::: Supplied records
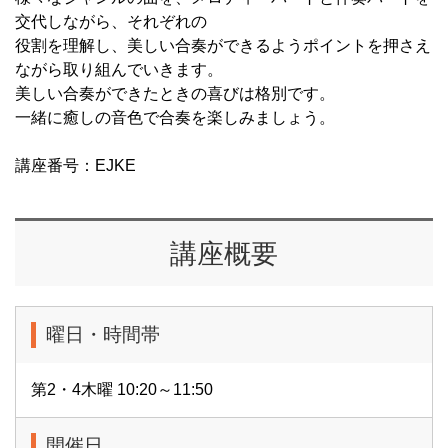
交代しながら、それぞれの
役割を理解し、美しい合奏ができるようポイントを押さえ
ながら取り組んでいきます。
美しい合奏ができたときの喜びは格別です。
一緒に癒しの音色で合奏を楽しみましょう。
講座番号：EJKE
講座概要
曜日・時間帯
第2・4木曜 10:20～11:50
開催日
::::::
::: Supplied records
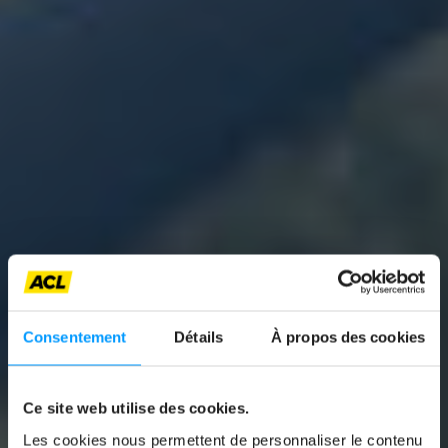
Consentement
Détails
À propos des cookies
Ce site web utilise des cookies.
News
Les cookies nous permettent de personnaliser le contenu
::::::
Task goal: Restate word for word the entries above, starting at the line with "Ce site web utilise des cookies." and ending at the line with "Les cookies nous", inclusive, and no others.

Response area:
Ce site web utilise des cookies.
News
Les cookies nous permettent de personnaliser le contenu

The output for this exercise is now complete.